[Dataset entries]
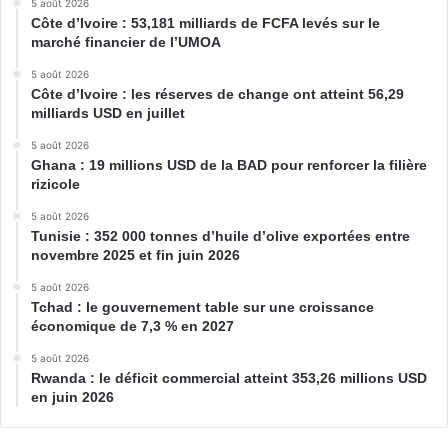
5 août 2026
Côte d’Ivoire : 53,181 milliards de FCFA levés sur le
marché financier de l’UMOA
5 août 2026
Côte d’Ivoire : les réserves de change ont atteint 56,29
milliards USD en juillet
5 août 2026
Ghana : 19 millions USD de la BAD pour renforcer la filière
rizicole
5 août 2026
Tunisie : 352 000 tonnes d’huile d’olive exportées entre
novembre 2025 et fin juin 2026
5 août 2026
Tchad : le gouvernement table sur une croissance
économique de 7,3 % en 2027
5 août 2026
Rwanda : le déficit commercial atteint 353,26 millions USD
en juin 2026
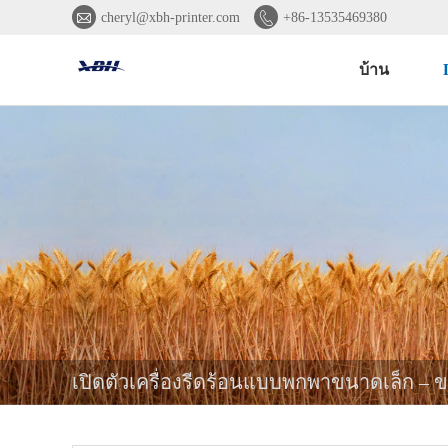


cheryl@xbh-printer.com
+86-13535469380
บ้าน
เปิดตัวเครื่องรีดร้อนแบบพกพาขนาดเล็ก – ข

Exercise directions: Your answer should be the lines of the records that hold the string "millions".

Result:
Ghana : 19 millions USD de la BAD pour renforcer la filière
Rwanda : le déficit commercial atteint 353,26 millions USD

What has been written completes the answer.